(Collection entries)

Content starts

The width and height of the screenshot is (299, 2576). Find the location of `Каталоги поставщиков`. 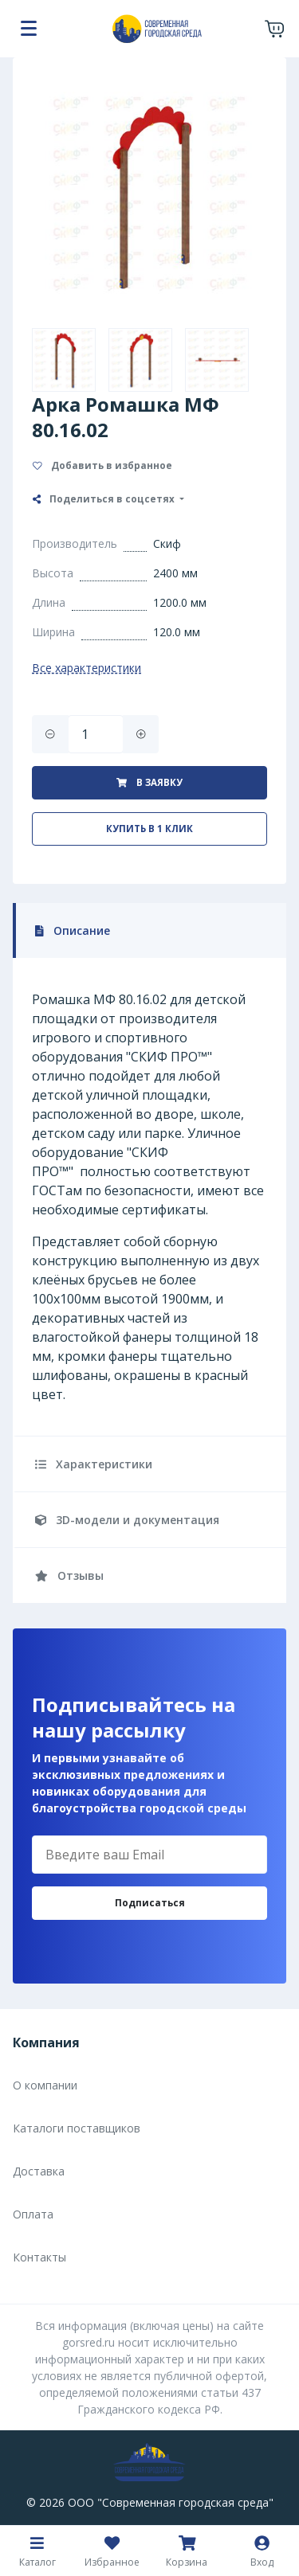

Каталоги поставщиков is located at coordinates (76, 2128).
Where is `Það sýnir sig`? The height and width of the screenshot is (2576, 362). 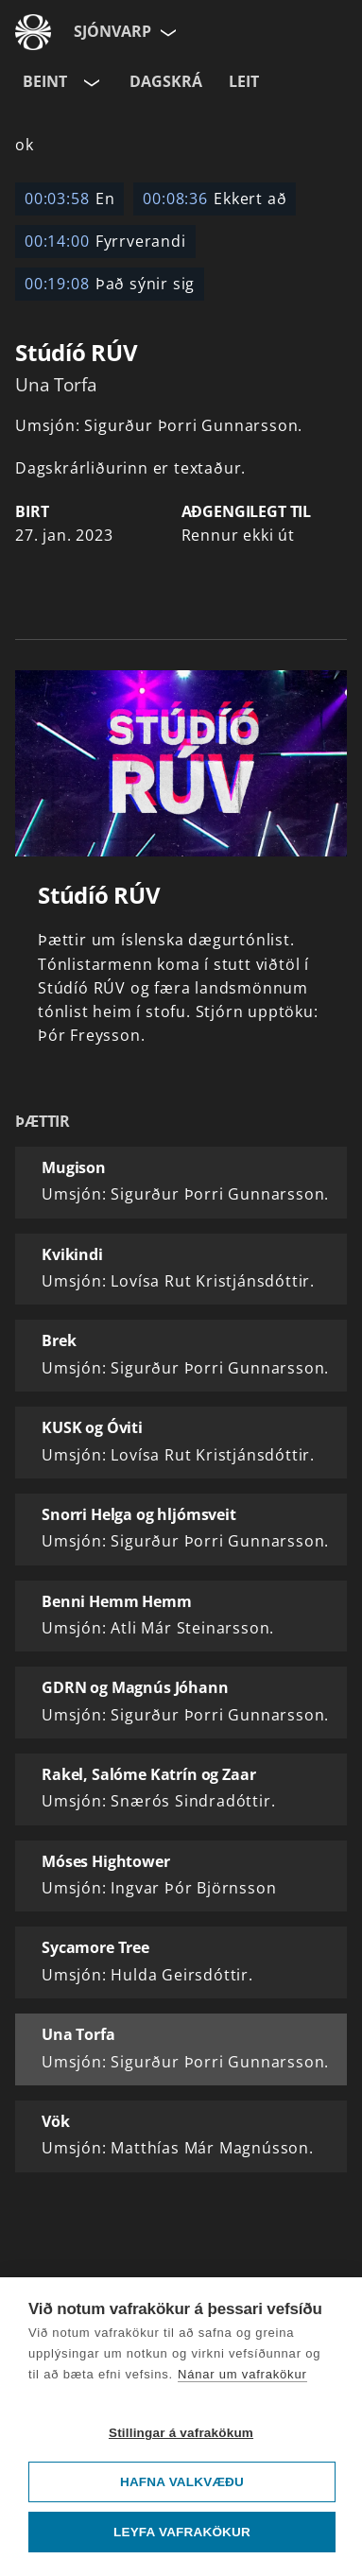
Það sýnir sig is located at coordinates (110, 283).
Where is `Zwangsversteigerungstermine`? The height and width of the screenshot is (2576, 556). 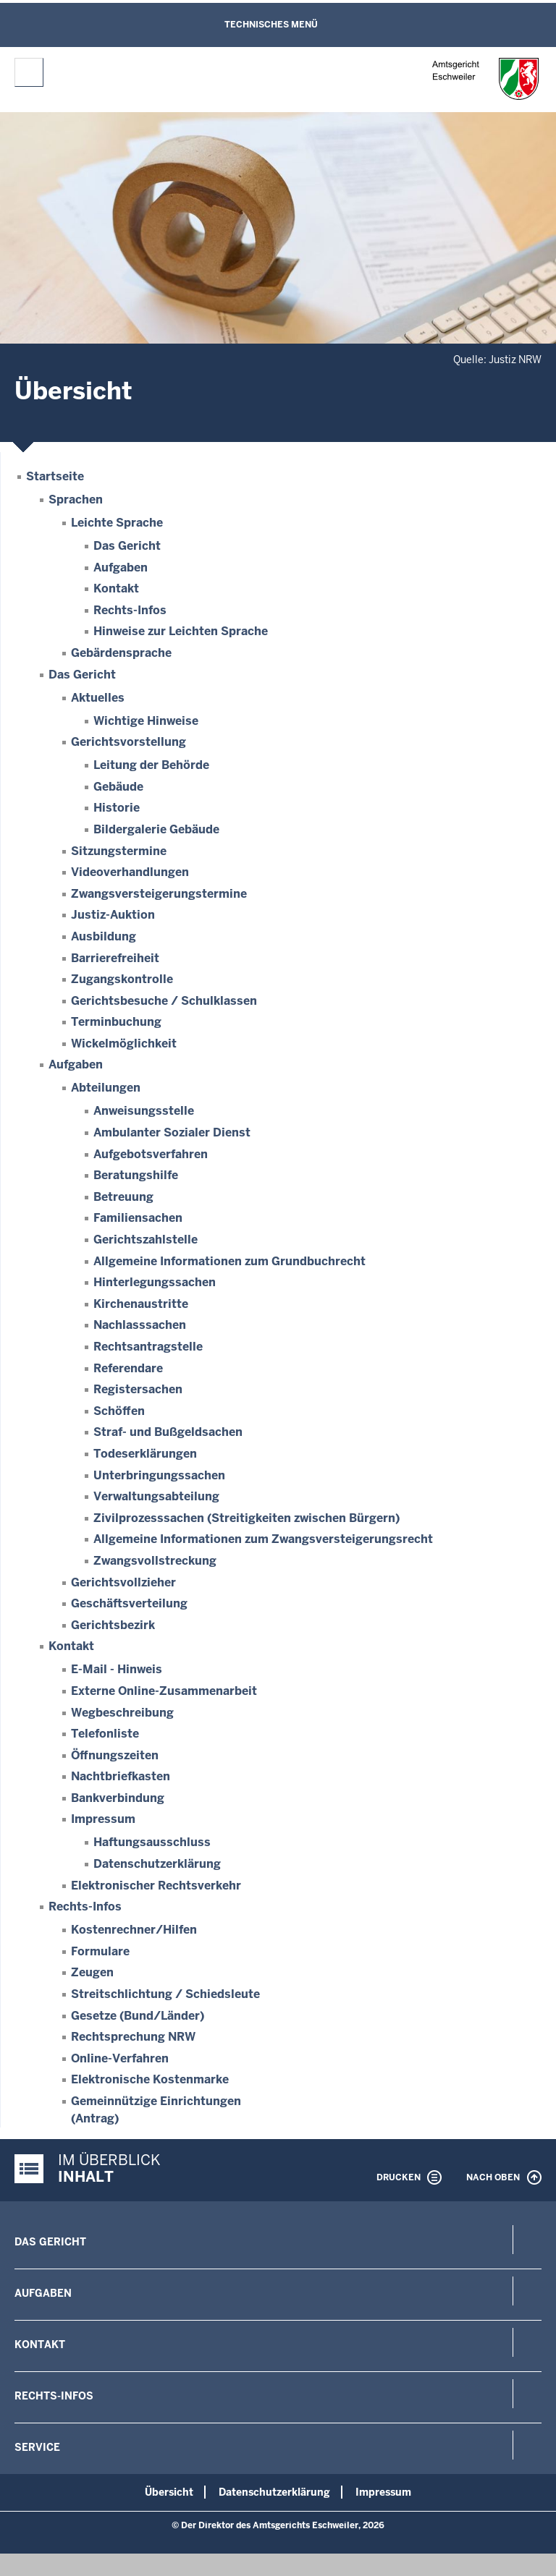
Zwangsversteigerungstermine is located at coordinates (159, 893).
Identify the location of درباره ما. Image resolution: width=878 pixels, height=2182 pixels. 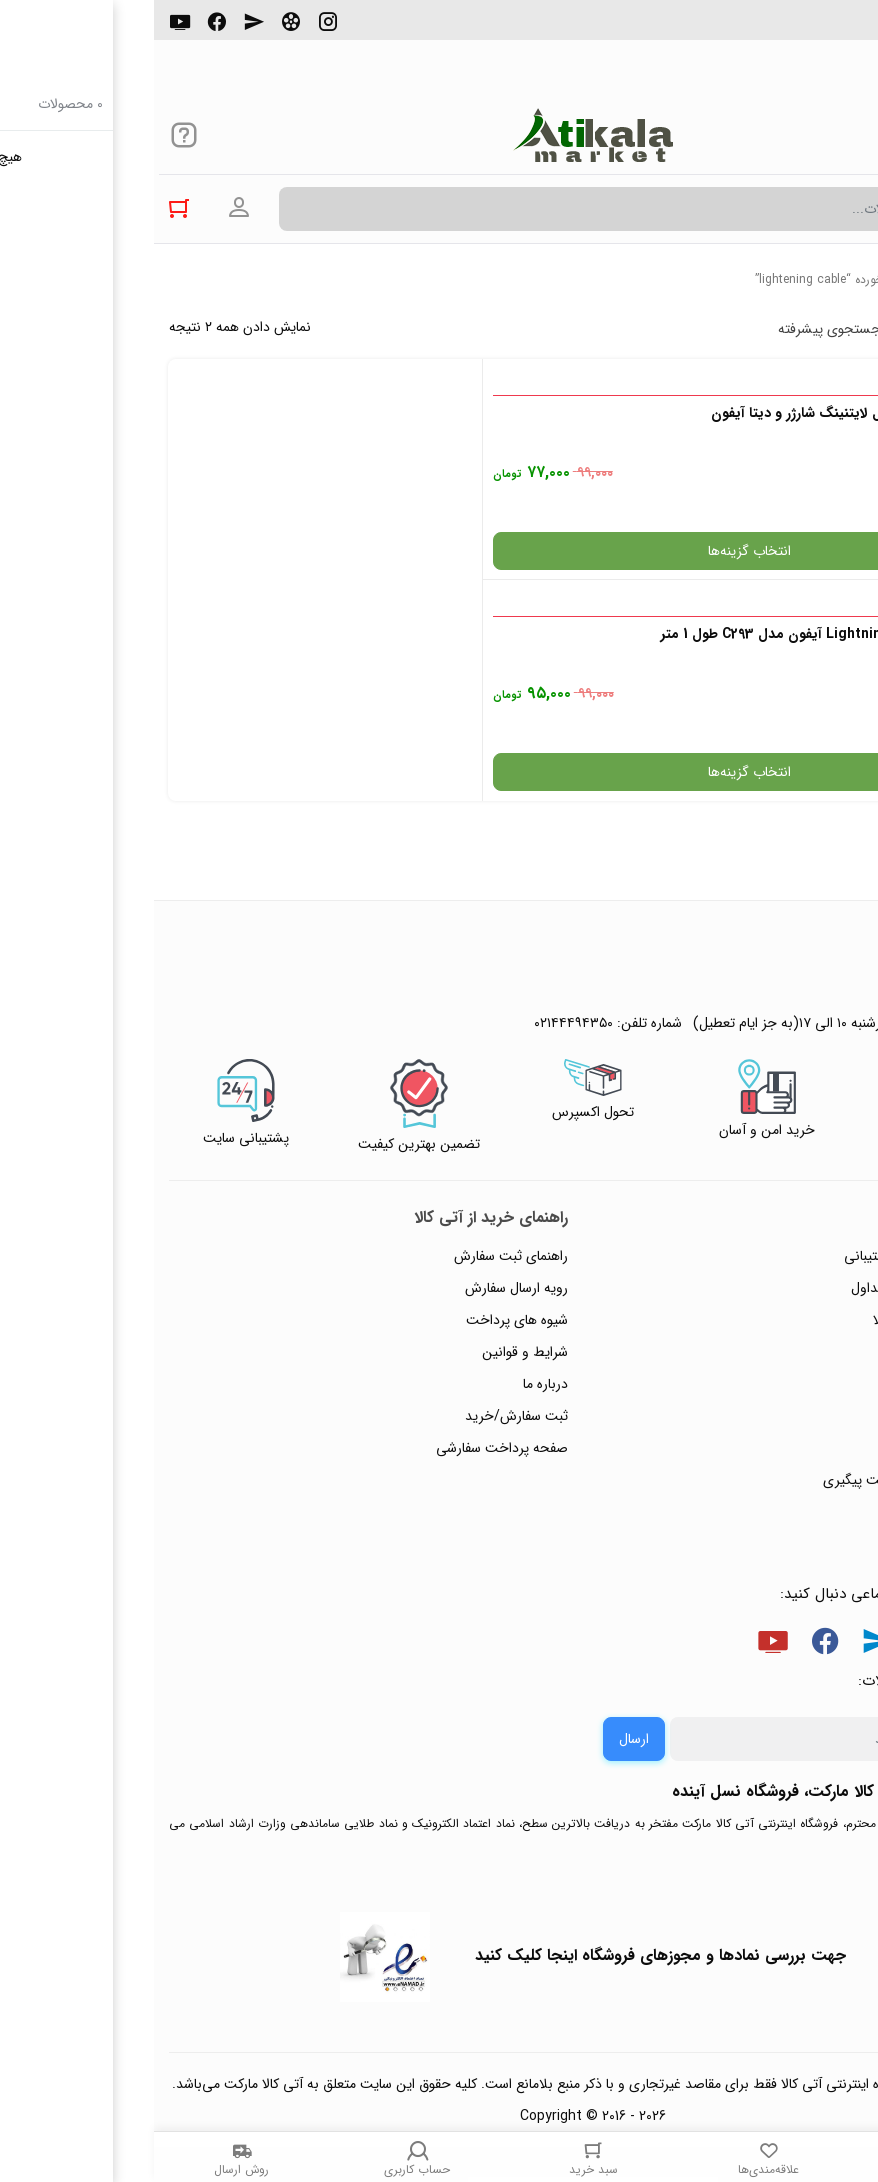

Content ends

What you are asked to do —
An exact reproduction of the data above is required, with every picture removed.

Solution for this exercise —
The width and height of the screenshot is (299, 2576). Find the location of `Каталоги поставщиков`. 

Каталоги поставщиков is located at coordinates (76, 2128).
Where is `Það sýnir sig`? The height and width of the screenshot is (2576, 362). 
Það sýnir sig is located at coordinates (110, 283).
Where is `Zwangsversteigerungstermine`? The height and width of the screenshot is (2576, 556). 
Zwangsversteigerungstermine is located at coordinates (159, 893).
Identify the location of درباره ما. Image resolution: width=878 pixels, height=2182 pixels. 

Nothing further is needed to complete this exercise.